Women have for centuries, been successfully having babies. I pray the Lord will give us wisdom in our walk with Him to know when to buy and when to refrain from buying. Why should our desperation for a baby line the pockets of someone who really doesn't care if we successfully have a baby or not. Even if you are at this moment being told you need to do some test you have already undergone, I pray the Lord will lead you to actually know whether it is right - or just a way for money to be made. May you know the steps He has for you to take on your path for your own Bubba.


Father God, wanting a baby, and not being able to have one is so incredibly painful. The longing to have the void in my womb filled, and for my arms to hold the precious gift of my own baby remains unfulfilled and is a burden weighing me down daily. But Father, I know that You genuinely care about the outcome of my Journey for Bubba, just as you do for every woman reading this. I pray you would help us to not become so blinded by the promises of the world of what might work, but that Your voice would speak to me clearly about what I need to do or not do. protect us from the schemes of men to make money out of our heartache. In Jesus name I pray.



Wednesday, July 2, 2014

A Wasted Month

Recently, my doctor's surgery has closed down, and all we patients were "merged" with a local medical centre. It's a swanky new build, with a "cheese counter" ticket machine and visual flashy thing to let you know when the Doctor is ready to see you, to save the Receptionist from shouting over the counter.

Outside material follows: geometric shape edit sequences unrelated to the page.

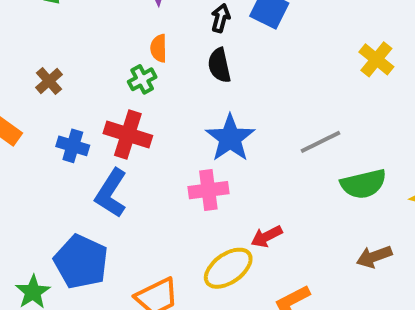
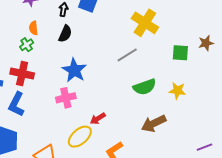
yellow cross: (376, 59) -> (145, 23), size x1.5
black semicircle: (219, 65) -> (65, 34), turned -138
gray line: (320, 142) -> (127, 55), moved
brown arrow: (374, 257) -> (154, 123), size x1.4

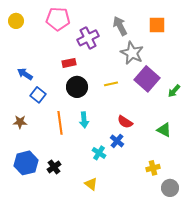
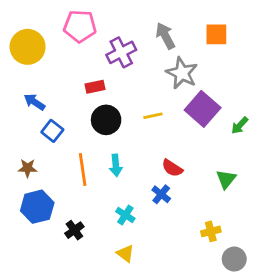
yellow circle: (16, 21) -> (28, 47), moved, size x1.6
green triangle: (164, 130) -> (226, 179), turned 42
cyan cross: (99, 153) -> (125, 215), moved
blue hexagon: (26, 163) -> (37, 207), moved

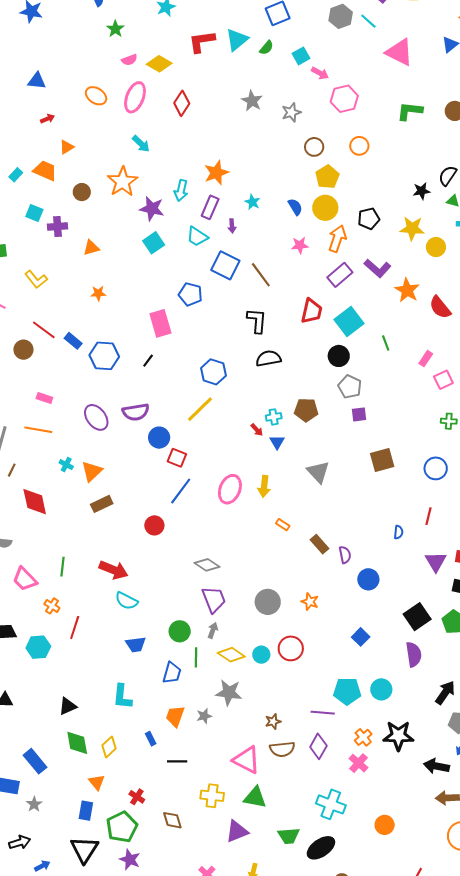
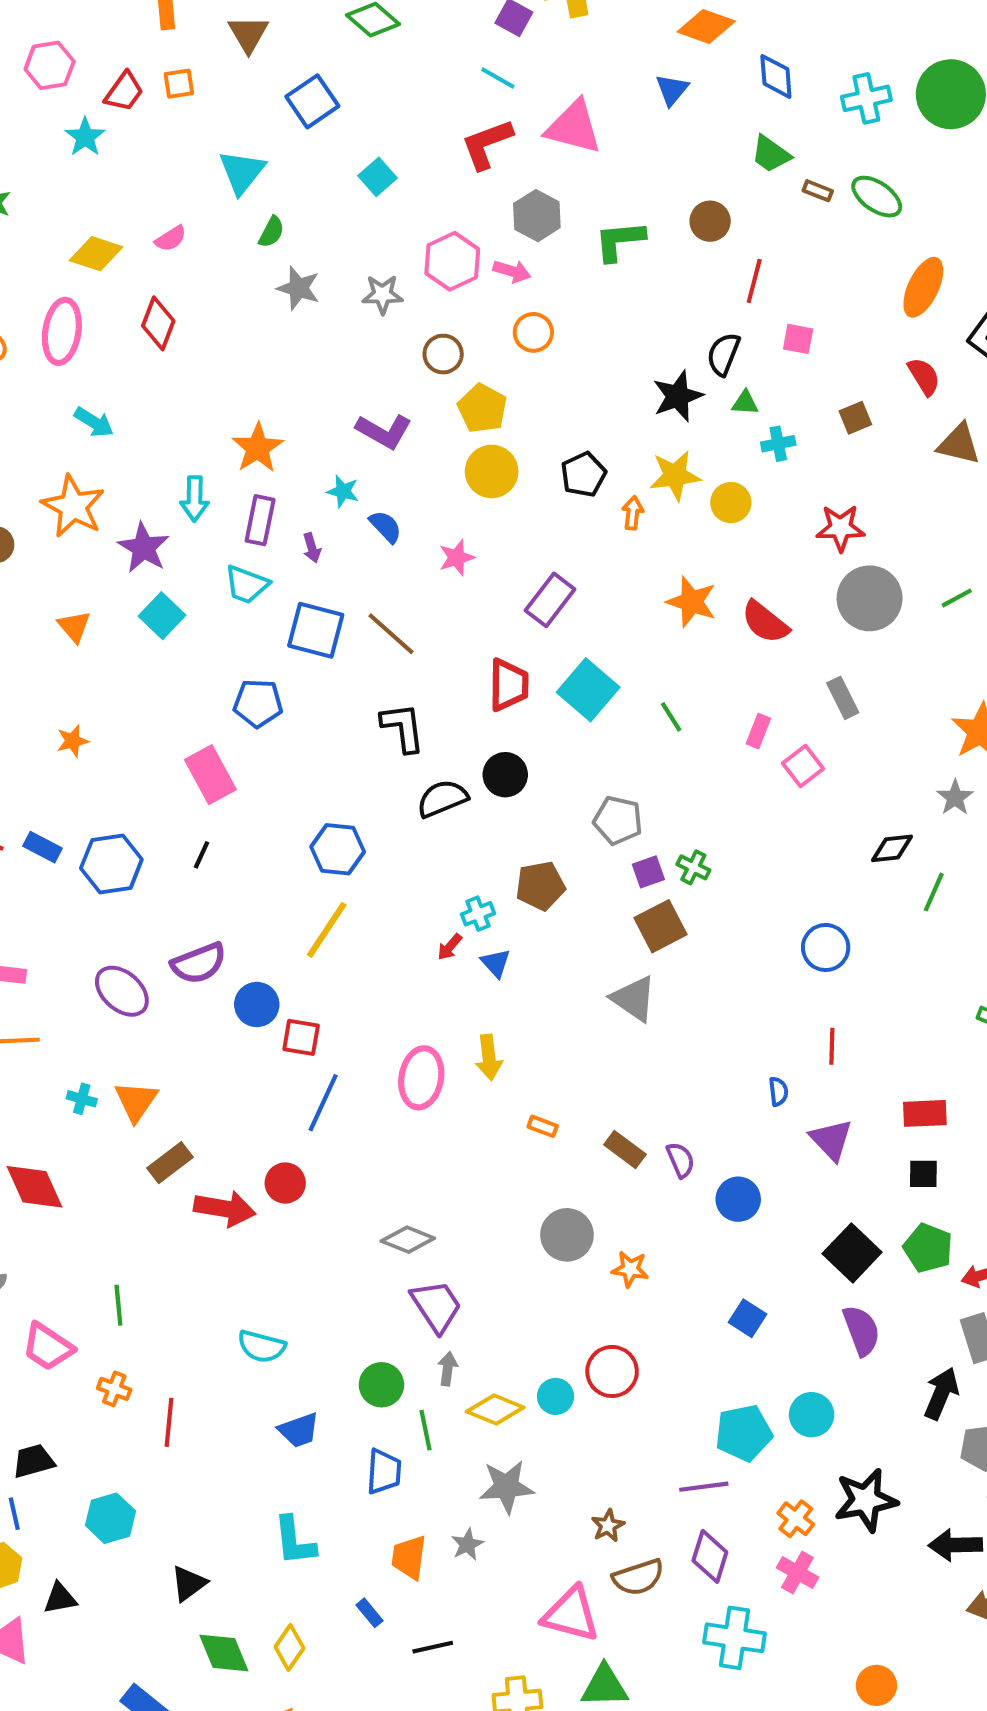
gray hexagon: (341, 16) -> (537, 216), moved
red L-shape: (202, 41) -> (487, 144), moved
green semicircle: (266, 48) -> (271, 232), moved
pink semicircle: (129, 60) -> (171, 239), moved
pink arrow: (320, 73) -> (512, 271), moved
pink hexagon: (344, 99) -> (452, 261), moved
gray star: (291, 112) -> (382, 294), turned 30
black star: (422, 191) -> (678, 396), size x1.4
blue semicircle: (295, 207) -> (386, 527), moved
purple star: (152, 209) -> (144, 548), turned 30
orange arrow: (337, 239) -> (633, 513), moved, size x0.6
orange triangle: (91, 248) -> (74, 627), moved, turned -42
purple L-shape: (377, 268) -> (384, 431), moved
black circle: (339, 356) -> (505, 775), moved
green cross: (449, 421) -> (693, 867), moved, turned 35
red arrow: (257, 430) -> (450, 947), turned 96
brown square: (382, 460) -> (661, 926), moved
gray triangle: (318, 472) -> (634, 999), moved
purple triangle: (436, 562) -> (831, 1140), moved
red arrow: (113, 570) -> (225, 1209), moved
gray circle: (268, 602) -> (567, 1235), moved
cyan hexagon: (38, 647) -> (110, 1518), moved
cyan cross: (331, 804) -> (734, 1638), moved

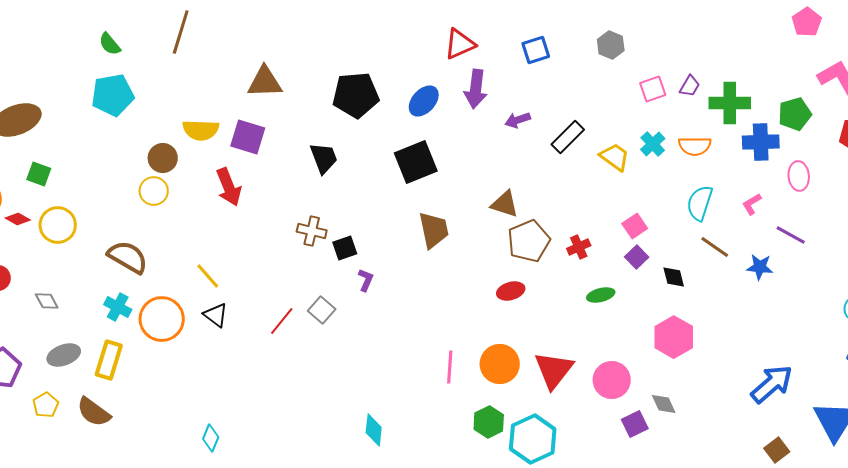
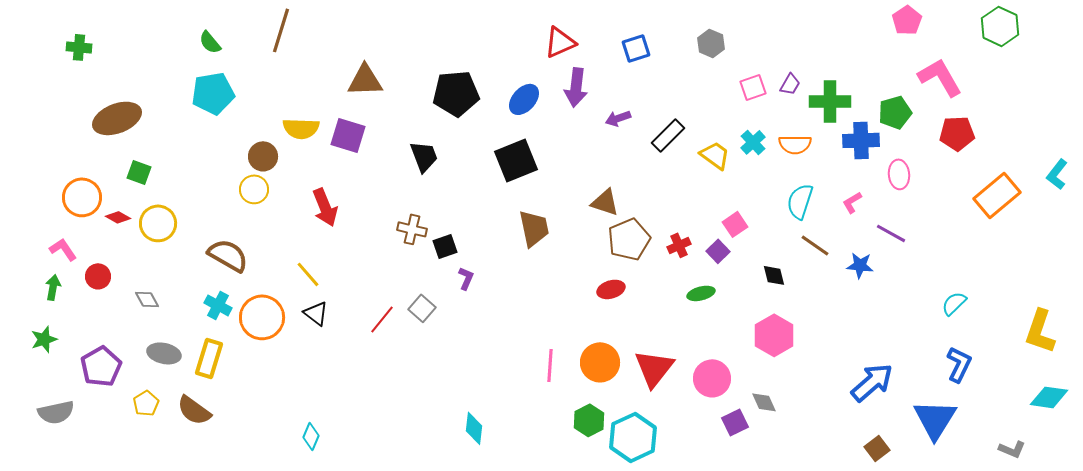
red arrow: (229, 187) -> (325, 207), moved
purple square: (637, 257) -> (718, 251), moved
gray ellipse: (64, 355) -> (164, 353), turned 32

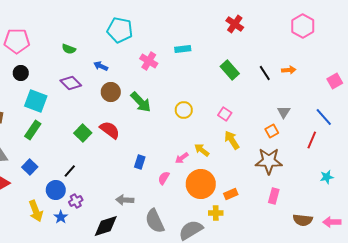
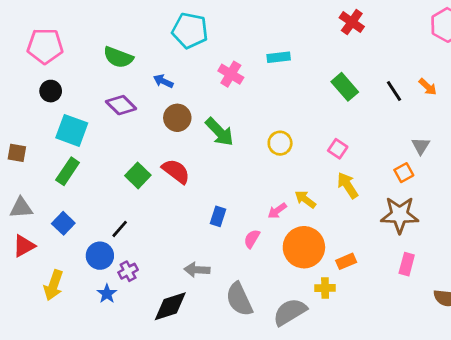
green semicircle: (69, 49) -> (118, 57), size x1.5
orange arrow: (289, 70) -> (428, 87), turned 48
yellow arrow: (36, 211) -> (53, 285), moved, turned 40

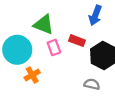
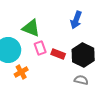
red rectangle: (77, 41) -> (58, 54), moved
gray semicircle: (92, 84) -> (81, 80), moved

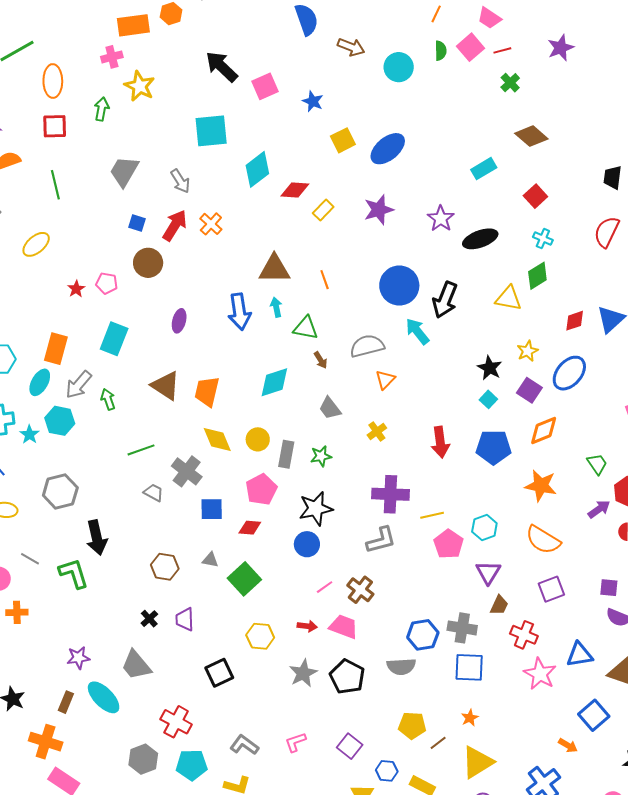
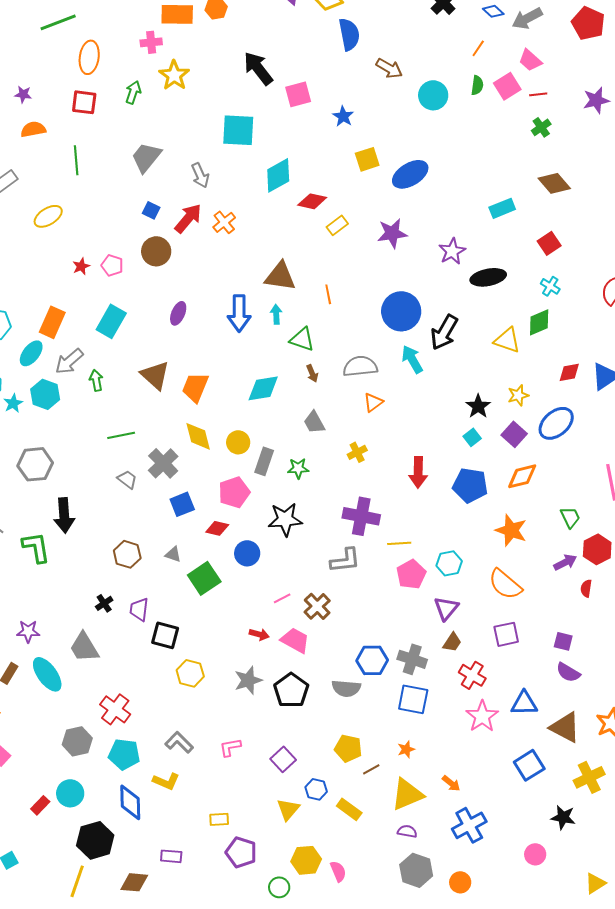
blue square: (212, 509) -> (182, 504), turned -30
blue circle: (307, 544) -> (247, 553), moved
yellow hexagon: (260, 636) -> (190, 673), moved
black square: (219, 673) -> (165, 635), moved, turned 32
orange arrow: (568, 745) -> (451, 783), moved

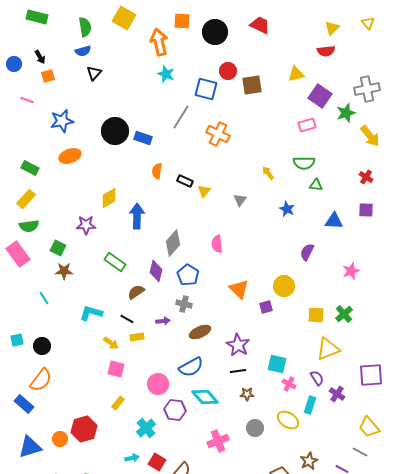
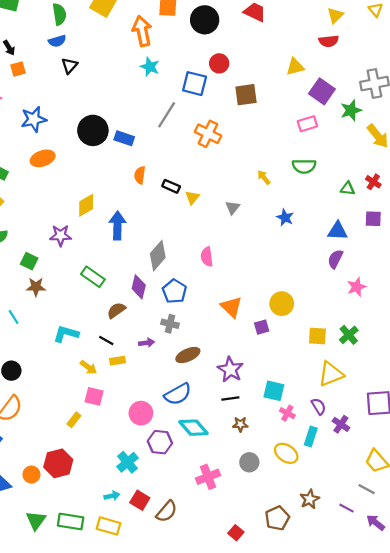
brown square: (252, 85) -> (246, 95), moved
green triangle: (316, 185) -> (348, 189), moved
purple semicircle: (307, 252) -> (335, 259), moved
yellow rectangle: (118, 403) -> (74, 420), moved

Having recently recovered from tonsillitis, I have realised why starting with a new doctor, is like starting the whole fertility journey from the beginning. Had he been aware that Hubby and I are TTC, I wouldn't have been prescribed the antibiotics which clearly states on the information leaflet "do not take if you are pregnant, breast-feeding, or trying to conceive". Had I not been rendered incapable by the tonsillitis, I might have thought to say something when asked, "are you allergic to anything" like, "No, but I am TTC".

So here's to a wasted month... Who knows what could have been - though probably wouldn't have been!

This Journey of Bubba involves a complete change of life-style, and a deepened awareness of so many things, which most people who "fall" pregnant so quickly have no idea about. It's not a temporary thing either - it's an on-going decision, at every stage, in every situation to make choices, and often be open about what we are trying to achieve in our marriage. For an indefinite length of time. Sharing with complete randoms the private and personal life of our marriage.

That's not easy.


Father God, I pray You would give us strength for the long-haul of this Journey for Bubba, because without You sustaining us, we could so easily become overwhelmed by it all. In Jesus name.